**WHAT IS NEEDED:**
The line with "Threads (776, 888)" starts the range, and the last line of the listing ends it. Retype that range exactly, without pictures.

**DATA FOR ANALYSIS:**
..........

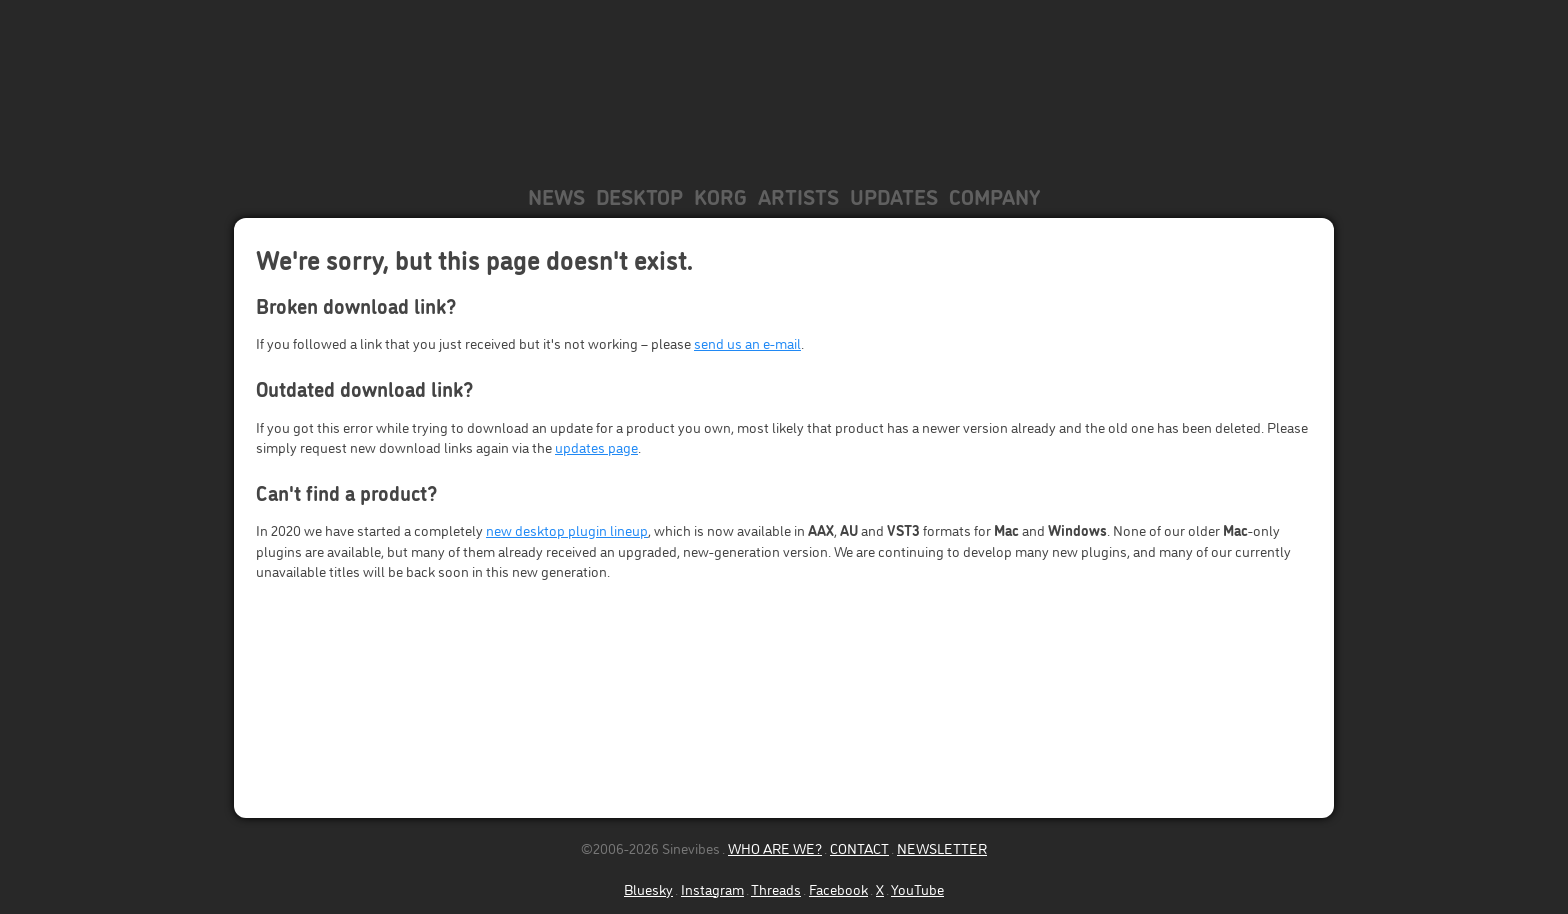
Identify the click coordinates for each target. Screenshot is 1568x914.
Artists (798, 195)
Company (994, 195)
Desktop (639, 195)
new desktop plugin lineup (567, 529)
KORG (720, 195)
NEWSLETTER (942, 847)
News (556, 195)
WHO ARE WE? (775, 847)
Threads (776, 888)
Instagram (712, 888)
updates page (596, 446)
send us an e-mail (747, 342)
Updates (894, 195)
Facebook (838, 888)
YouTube (917, 888)
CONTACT (859, 847)
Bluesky (648, 888)
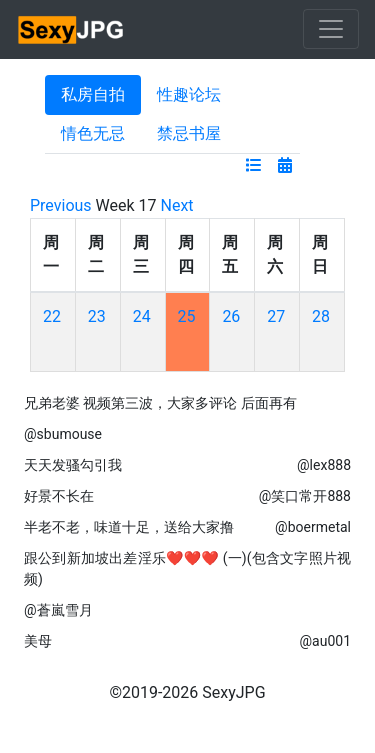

..........

**SOLUTION FOR THIS PROBLEM:**
Threads (776, 888)
Instagram (712, 888)
updates page (596, 446)
send us an e-mail (747, 342)
Updates (894, 195)
Facebook (838, 888)
YouTube (917, 888)
CONTACT (859, 847)
Bluesky (648, 888)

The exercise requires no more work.